◆ Task brief ◆
Every record below is to be repeated exactly, with the pictures left out.

(Transcribed page contents)
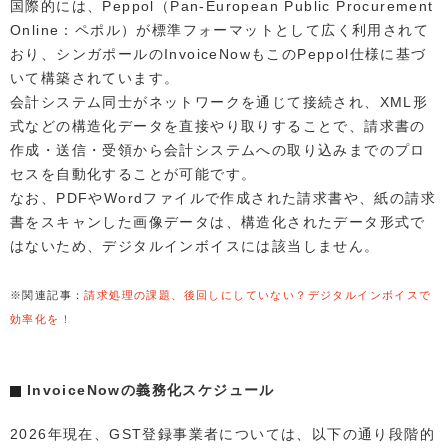
国際的には、Peppol（Pan-European Public Procurement
Online：ペポル）が標準フォーマットとして広く利用されて
おり、シンガポールのInvoiceNowもこのPeppol仕様に基づ
いて構築されています。
会計システム同士がネットワークを通じて接続され、XML形
式などの構造化データを直接やり取りすることで、請求書の
作成・送信・受領から会計システムへの取り込みまでのプロ
セスを自動化することが可能です。
なお、PDFやWordファイルで作成された請求書や、紙の請求
書をスキャンした画像データは、構造化されたデータ形式で
はないため、デジタルインボイスには該当しません。
※関連記事：
請求処理の課題、後回しにしていない？デジタルインボイスで
効率化を！
InvoiceNowの義務化スケジュール
2026年現在、GST登録事業者については、以下の通り段階的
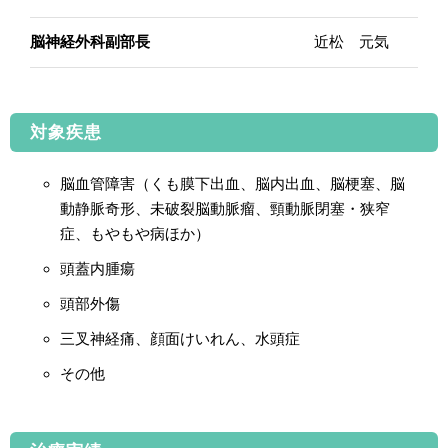
脳神経外科副部長
近松 元気
対象疾患
脳血管障害（くも膜下出血、脳内出血、脳梗塞、脳
動静脈奇形、未破裂脳動脈瘤、頸動脈閉塞・狭窄
症、もやもや病ほか）
頭蓋内腫瘍
頭部外傷
三叉神経痛、顔面けいれん、水頭症
その他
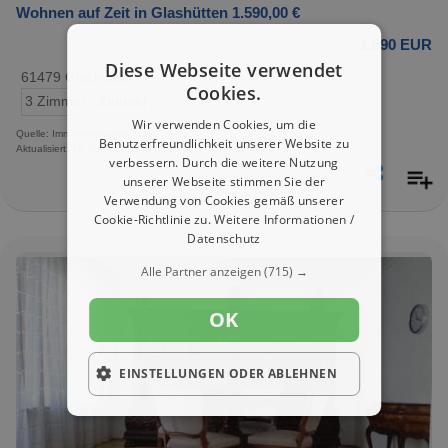
Wohnen auf Zeit in Glashütten 1.590,00 €
1.590 EUR
Diese Webseite verwendet
61479 Glashütten
Cookies.
3 Zimmer
Zimmer
Wir verwenden Cookies, um die
Quelle: Immobilienscout24.de
Benutzerfreundlichkeit unserer Website zu
Aktualisiert: 18 Stunden, 3 Minuten
verbessern. Durch die weitere Nutzung
unserer Webseite stimmen Sie der
Verwendung von Cookies gemäß unserer
Cookie-Richtlinie zu.
Weitere Informationen /
Datenschutz
Alle Partner anzeigen
(715) →
OK
EINSTELLUNGEN ODER ABLEHNEN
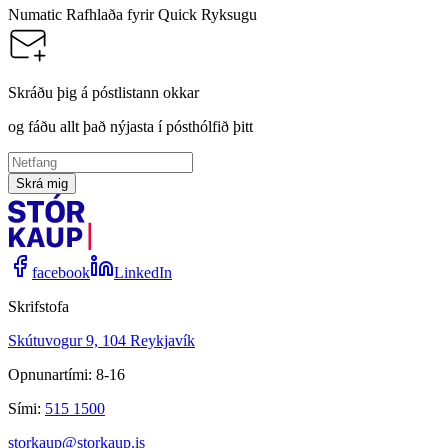
Numatic Rafhlaða fyrir Quick Ryksugu
Skráðu þig á póstlistann okkar
og fáðu allt það nýjasta í pósthólfið þitt
Skrá mig
facebook
LinkedIn
Skrifstofa
Skútuvogur 9, 104 Reykjavík
Opnunartími: 8-16
Sími:
515 1500
storkaup@storkaup.is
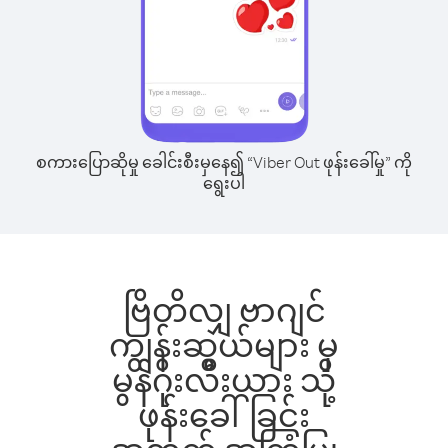
စကားပြောဆိုမှု ခေါင်းစီးမှနေ၍ “Viber Out ဖုန်းခေါ်မှု” ကို
ရွေးပါ
ဗြိတိလျှ ဗာဂျင်
ကျွန်းဆွယ်များ မှ
မွန်ဂိုးလီးယား သို့
ဖုန်းခေါ်ခြင်း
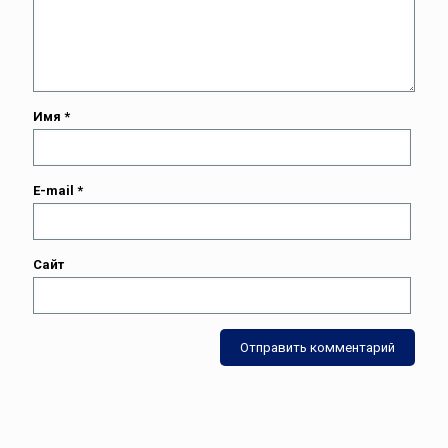
Имя
*
E-mail
*
Сайт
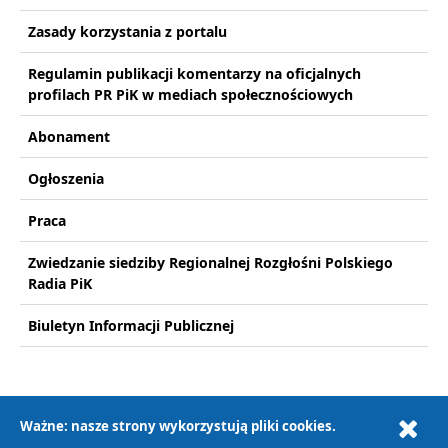
Zasady korzystania z portalu
Regulamin publikacji komentarzy na oficjalnych
profilach PR PiK w mediach społecznościowych
Abonament
Ogłoszenia
Praca
Zwiedzanie siedziby Regionalnej Rozgłośni Polskiego
Radia PiK
Biuletyn Informacji Publicznej
Ważne: nasze strony wykorzystują pliki cookies.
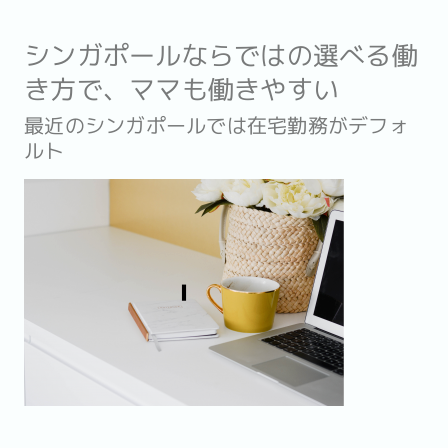
シンガポールならではの選べる働
き方で、ママも働きやすい
最近のシンガポールでは在宅勤務がデフォ
ルト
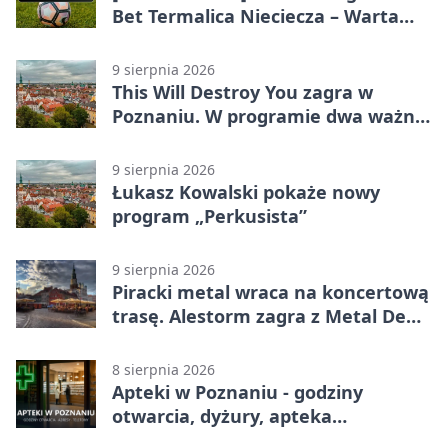
Bet Termalica Nieciecza – Warta
Poznań 1:2. Poznaniacy wywożą
komplet punktów
9 sierpnia 2026
This Will Destroy You zagra w
Poznaniu. W programie dwa ważne
albumy
9 sierpnia 2026
Łukasz Kowalski pokaże nowy
program „Perkusista”
9 sierpnia 2026
Piracki metal wraca na koncertową
trasę. Alestorm zagra z Metal De
Facto
8 sierpnia 2026
Apteki w Poznaniu - godziny
otwarcia, dyżury, apteka
całodobowa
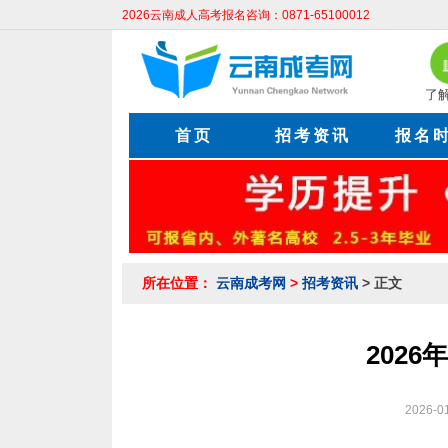
2026云南成人高考报名咨询：0871-65100012
了
首页
招考资讯
报名
所在位置：
云南成考网
>
招考资讯
> 正文
202
2026-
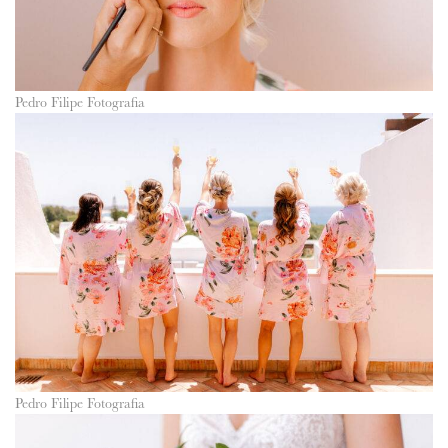
Pedro Filipe Fotografia
Pedro Filipe Fotografia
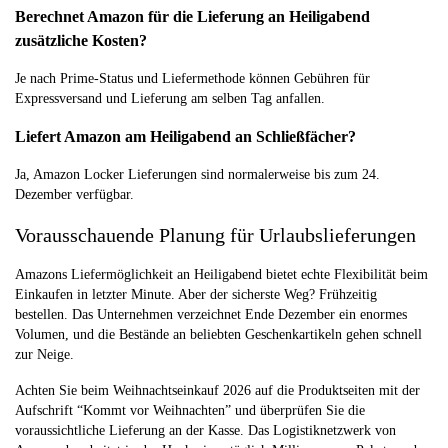
Berechnet Amazon für die Lieferung an Heiligabend
zusätzliche Kosten?
Je nach Prime-Status und Liefermethode können Gebühren für
Expressversand und Lieferung am selben Tag anfallen.
Liefert Amazon am Heiligabend an Schließfächer?
Ja, Amazon Locker Lieferungen sind normalerweise bis zum 24.
Dezember verfügbar.
Vorausschauende Planung für Urlaubslieferungen
Amazons Liefermöglichkeit an Heiligabend bietet echte Flexibilität beim
Einkaufen in letzter Minute. Aber der sicherste Weg? Frühzeitig
bestellen. Das Unternehmen verzeichnet Ende Dezember ein enormes
Volumen, und die Bestände an beliebten Geschenkartikeln gehen schnell
zur Neige.
Achten Sie beim Weihnachtseinkauf 2026 auf die Produktseiten mit der
Aufschrift “Kommt vor Weihnachten” und überprüfen Sie die
voraussichtliche Lieferung an der Kasse. Das Logistiknetzwerk von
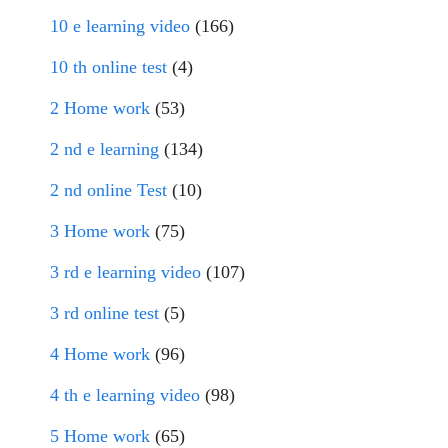
10 e learning video
(166)
10 th online test
(4)
2 Home work
(53)
2 nd e learning
(134)
2 nd online Test
(10)
3 Home work
(75)
3 rd e learning video
(107)
3 rd online test
(5)
4 Home work
(96)
4 th e learning video
(98)
5 Home work
(65)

◆ Exercise answer ◆
国際的には、Peppol（Pan-European Public Procurement
Online：ペポル）が標準フォーマットとして広く利用されて
おり、シンガポールのInvoiceNowもこのPeppol仕様に基づ
いて構築されています。
会計システム同士がネットワークを通じて接続され、XML形
式などの構造化データを直接やり取りすることで、請求書の
作成・送信・受領から会計システムへの取り込みまでのプロ
セスを自動化することが可能です。
なお、PDFやWordファイルで作成された請求書や、紙の請求
書をスキャンした画像データは、構造化されたデータ形式で
はないため、デジタルインボイスには該当しません。
※関連記事：
請求処理の課題、後回しにしていない？デジタルインボイスで
効率化を！
InvoiceNowの義務化スケジュール
2026年現在、GST登録事業者については、以下の通り段階的
脳神経外科副部長
近松 元気
対象疾患
脳血管障害（くも膜下出血、脳内出血、脳梗塞、脳
動静脈奇形、未破裂脳動脈瘤、頸動脈閉塞・狭窄
症、もやもや病ほか）
頭蓋内腫瘍
頭部外傷
三叉神経痛、顔面けいれん、水頭症
その他
Wohnen auf Zeit in Glashütten 1.590,00 €
1.590 EUR
Diese Webseite verwendet
61479 Glashütten
Cookies.
3 Zimmer
Zimmer
Wir verwenden Cookies, um die
Quelle: Immobilienscout24.de
Benutzerfreundlichkeit unserer Website zu
Aktualisiert: 18 Stunden, 3 Minuten
verbessern. Durch die weitere Nutzung
unserer Webseite stimmen Sie der
Verwendung von Cookies gemäß unserer
Cookie-Richtlinie zu.
Weitere Informationen /
Datenschutz
Alle Partner anzeigen
(715) →
OK
EINSTELLUNGEN ODER ABLEHNEN
Numatic Rafhlaða fyrir Quick Ryksugu
Skráðu þig á póstlistann okkar
og fáðu allt það nýjasta í pósthólfið þitt
Skrá mig
facebook
LinkedIn
Skrifstofa
Skútuvogur 9, 104 Reykjavík
Opnunartími: 8-16
Sími:
515 1500
storkaup@storkaup.is
စကားပြောဆိုမှု ခေါင်းစီးမှနေ၍ “Viber Out ဖုန်းခေါ်မှု” ကို
ရွေးပါ
ဗြိတိလျှ ဗာဂျင်
ကျွန်းဆွယ်များ မှ
မွန်ဂိုးလီးယား သို့
ဖုန်းခေါ်ခြင်း
Имя
*
E-mail
*
Сайт
Zasady korzystania z portalu
Regulamin publikacji komentarzy na oficjalnych
profilach PR PiK w mediach społecznościowych
Abonament
Ogłoszenia
Praca
Zwiedzanie siedziby Regionalnej Rozgłośni Polskiego
Radia PiK
Biuletyn Informacji Publicznej
Ważne: nasze strony wykorzystują pliki cookies.
シンガポールならではの選べる働
き方で、ママも働きやすい
最近のシンガポールでは在宅勤務がデフォ
ルト
Bet Termalica Nieciecza – Warta
Poznań 1:2. Poznaniacy wywożą
komplet punktów
9 sierpnia 2026
This Will Destroy You zagra w
Poznaniu. W programie dwa ważne
albumy
9 sierpnia 2026
Łukasz Kowalski pokaże nowy
program „Perkusista”
9 sierpnia 2026
Piracki metal wraca na koncertową
trasę. Alestorm zagra z Metal De
Facto
8 sierpnia 2026
Apteki w Poznaniu - godziny
otwarcia, dyżury, apteka
całodobowa
2026云南成人高考报名咨询：0871-65100012
了
首页
招考资讯
报名
所在位置：
云南成考网
>
招考资讯
> 正文
202
2026-
Pedro Filipe Fotografia
Pedro Filipe Fotografia
Berechnet Amazon für die Lieferung an Heiligabend
zusätzliche Kosten?
Je nach Prime-Status und Liefermethode können Gebühren für
Expressversand und Lieferung am selben Tag anfallen.
Liefert Amazon am Heiligabend an Schließfächer?
Ja, Amazon Locker Lieferungen sind normalerweise bis zum 24.
Dezember verfügbar.
Vorausschauende Planung für Urlaubslieferungen
Amazons Liefermöglichkeit an Heiligabend bietet echte Flexibilität beim
Einkaufen in letzter Minute. Aber der sicherste Weg? Frühzeitig
bestellen. Das Unternehmen verzeichnet Ende Dezember ein enormes
Volumen, und die Bestände an beliebten Geschenkartikeln gehen schnell
zur Neige.
Achten Sie beim Weihnachtseinkauf 2026 auf die Produktseiten mit der
Aufschrift “Kommt vor Weihnachten” und überprüfen Sie die
voraussichtliche Lieferung an der Kasse. Das Logistiknetzwerk von
10 e learning video
(166)
10 th online test
(4)
2 Home work
(53)
2 nd e learning
(134)
2 nd online Test
(10)
3 Home work
(75)
3 rd e learning video
(107)
3 rd online test
(5)
4 Home work
(96)
4 th e learning video
(98)
5 Home work
(65)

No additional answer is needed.